Life is about connections.

Our family, social, work and on line connections make us happier and healthier. The outcomes of trials hinge on connections. I work with my clients on ways to connect with the jury, because without that connection we’re unlikely to win the case. Medicine is probably the profession most dependent on connections. The patient and the healthcare team are just that–a team. If they don’t communicate in such a way that they understand each other and form a strong relationship, the health of the team suffers.

But how do you forge connections when you don’t speak the same language?

It can be close to impossible. I tried a case where the patient spoke primarily Chinese. During her medical care the doctors had used an interpreting line to communicate with her. This is a device where the doctors and nurses dial up a number on a phone, indicate they need a specific language interpretation, and then they say what they want to communicate to the patient–only into the phone. Then the patient takes the phone and the faceless voice on the other end interprets that information. With that, they are trying to build a connection. Can that ever work?
During the trial, we had an Chinese interpreter there live in person. This was fraught with challenges. Our first interpreter didn’t speak the same dialect as the patient, so he had to leave and then we waited hours for one who did. When she arrived she noted that the patient would often switch dialects, but they could still communicate. Often, the interpreter was late because she was so busy with other jobs. At trial we had the luxury of waiting up to 45 minutes before we started testimony to ensure the interpreter was there. Doctors don’t always have that luxury. They have to make treatment decisions quickly, and they want their patients to understand those treatment decisions. They also want to create connections.
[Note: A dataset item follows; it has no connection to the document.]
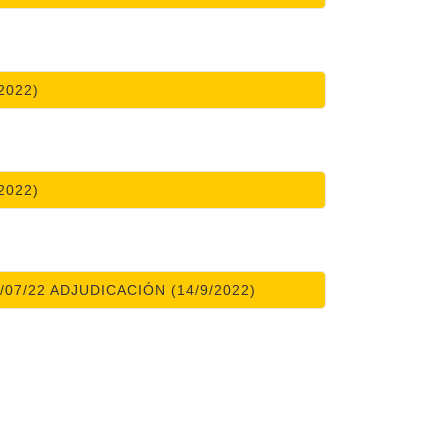
2022)
2022)
07/22 ADJUDICACIÓN (14/9/2022)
Can you really create connections through an interpreter, on the phone?

As of 2014, one in five U.S. residents spoke a foreign language at home. In speaking with my doctor friends in the U.K, I know this is a challenge there as well, especially in light of the refugee crisis. This means more and more doctors will be using  translator lines. The U.S government has recognized this has the potential to be a real problem for these patients. Under Section 1557 of the Affordable Care Act, on Nondiscrimination in Health Programs and Activities, each covered entity must post taglines in the top 15 non-English languages spoken in the state. That tagline has to inform patients they have access to an interpreter. Super-a tagline. Taglines don’t create access to empathy, humor, education and the exchange of opinions. And we know that’s what it takes to provide good care. It’s also what it takes to avoid lawsuits.

Creating these types of connections takes takes eye contact, a personal touch, and a meeting of the minds.

Those are hard to come by via an interpreter on the telephone. And a language barrier can lead to mistakes. It can be a barrier to comprehension and increase the risk of adverse medication reactions. In one reported case, there was an incorrect operation performed on the patient’s hand due, in part, to a language barrier during the time out process. Part of that process includes confirming with the patient what type of surgery they’re having. It’s a great idea that may not work if the patient doesn’t speak the same language as the person asking the question.

Until we have answers to this problem, there are things that both doctors and patients can do.

Doctors can determine whether they need a translator available before the visit so that they and their staff can be prepared. They can take the time to ensure all questions are answered, and document the interaction well. Providing the patients access to their notes will allow them to have them interpreted and more quickly recognize any misunderstandings. For patients, while it’s always helpful to bring an advocate, it becomes even more so in these circumstances. Work to ensure that you do understand what’s been explained, and take the time to review materials that your healthcare team provides.
The current push towards technology in health care should find a way to help with this issue. My mantra in response to this push has always been that technology without humanity doesn’t win hearts or minds. Doctors have to find a way to overcome the translator, the telephone, and the language barrier to find some connection with the non-English speaking patients. Patients have to do the same.

If we can’t connect with a common tongue, hearts and minds have to pick up the slack.